Hello dudes! I am gonna write down some rambling today.
I am writing this article during my flight back to KubeCon 2019 in Barcelona. I had a great time at our booth speaking with community enthusiasts, customers, and developers. I had to leave a day before for unknown circumstances (I am crazy).
I figure out just in time that I am suppose to take my flight now and not Friday as my brain memorized. I am running to the airport! Bye #KubeCon and sorry for everybody I won't say 👋 to as planned! 😢 See y soon!
— gianarb (@GianArb) May 23, 2019
A few days ago I just realized I am been working at InfluxData for two years, I think it is time for me to share something with you about my experience over there.
Community matters
I moved to Dublin 4 years ago for 1.5 years. I was not able to speak in English and I knew it was an important skill to learn. So I got a job and I move there.

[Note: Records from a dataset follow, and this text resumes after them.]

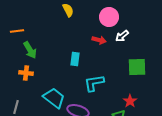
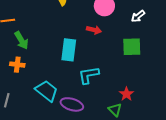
white arrow: (122, 36) -> (138, 16), moved
cyan rectangle: (75, 59) -> (69, 50), size x1.5
green square: (137, 67) -> (132, 47), moved

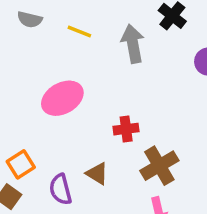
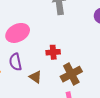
purple semicircle: (60, 189) -> (15, 62), moved

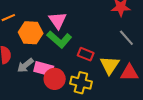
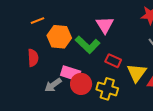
pink triangle: (58, 20) -> (105, 25), moved
gray arrow: (25, 65) -> (53, 85), moved

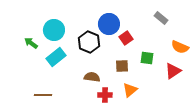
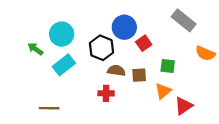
gray rectangle: (161, 18) -> (184, 20), size x1.5
red triangle: (173, 71) -> (184, 106), moved
brown semicircle: (92, 77) -> (116, 71), moved
orange triangle: (130, 90) -> (163, 91), moved
red cross: (105, 95) -> (106, 93), moved

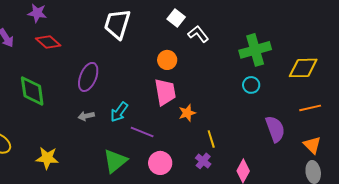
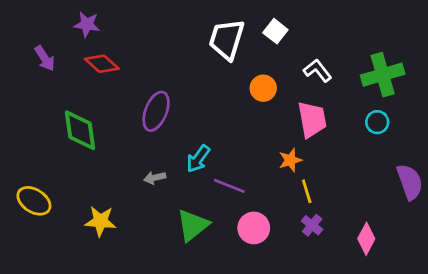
white trapezoid: (117, 24) -> (227, 39), moved
white L-shape: (198, 34) -> (317, 71), moved
pink trapezoid: (165, 92) -> (312, 119), moved
gray arrow: (86, 116) -> (155, 178), moved
yellow line: (211, 139) -> (307, 191), moved

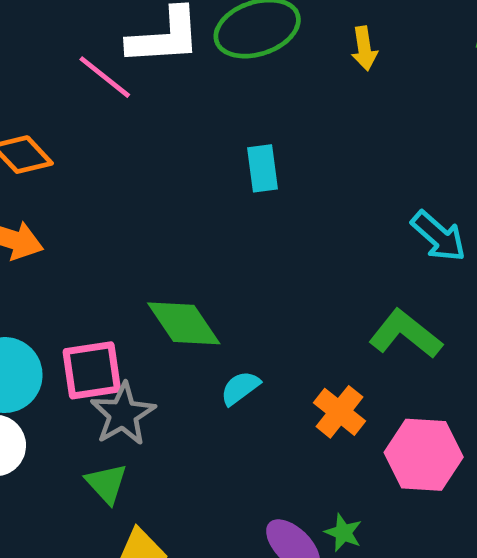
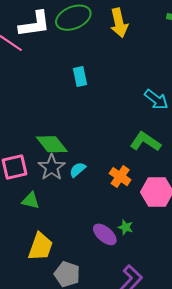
yellow arrow: (364, 48) -> (119, 23), size x1.6
gray star: (123, 414) -> (52, 167), moved
green triangle: (106, 483) -> (31, 201), moved, turned -30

I knew it was not gonna be forever because I love who I left in my hometown and I like Italy. Luckily for me, I love open source and Dublin has a huge set of meetups to attend. The Docker Meetup was my favorite one and also the one where I met @tomwillfixit and @jpetazzo he pushed me to join the amazing Captain program at Docker that was just gonna start at that time.

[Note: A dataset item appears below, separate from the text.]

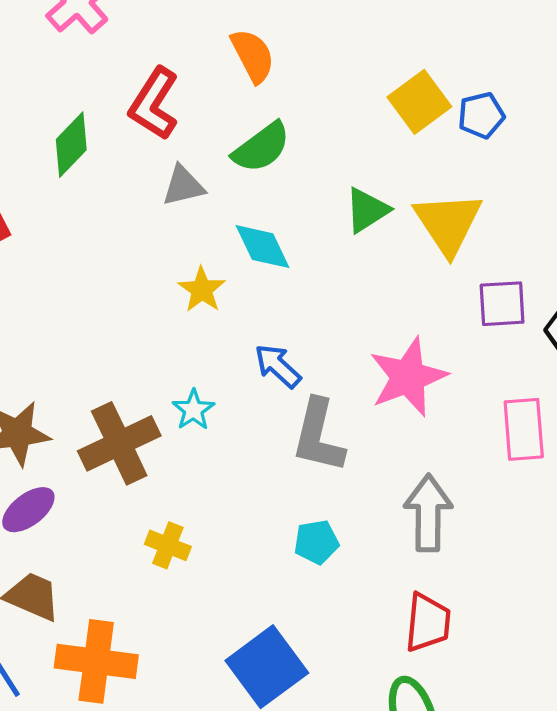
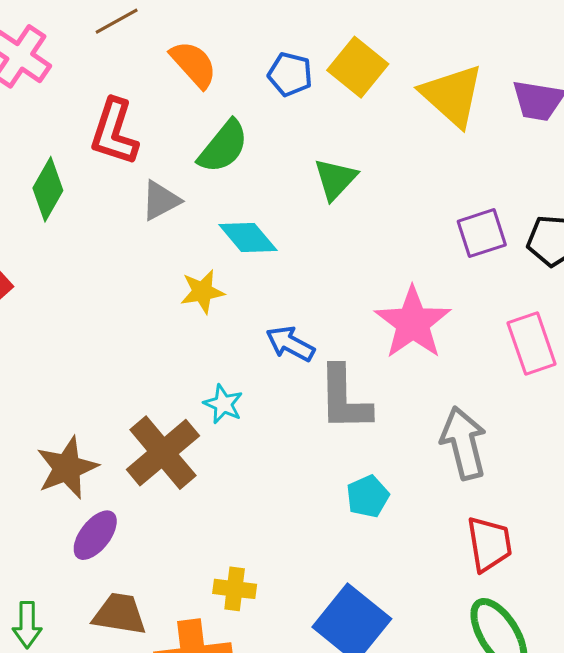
blue pentagon: (481, 115) -> (290, 74), moved, turned -30
yellow triangle: (448, 223) -> (452, 95), moved
yellow star: (202, 290) -> (202, 292), turned -30
yellow cross: (168, 545) -> (235, 589), moved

Anyway, I used and shared my InfluxDB love with the world even before moving to Dublin when I worked at @corleycloud with Walter and we wrote the PHP influxdb-sdk.
At some point, as you can hear from this podcast from The New Stack I obsessed @Chris_Churilo from Influx so much that she referred me there as an SRE. I was so excited, my practical interview toke three hours of troubleshooting a Go application running in Docker. I still remember the test, it was fun and friendly.
Anyway, that’s how I got here. Open Source, community, new friends and some luck!
Timezone ???
InfluxData is a remote friendly company and I was ready to get back to Italy. Everybody warned me about the complexity hidden behind remote working, nobody really told me anything about the fact that all my colleagues will start to work almost when I am ready to leave! InfluxData is very respectful and I can say that in two years I can count with one (maybe two) hands the amount of time I had to open my laptop at some weird time.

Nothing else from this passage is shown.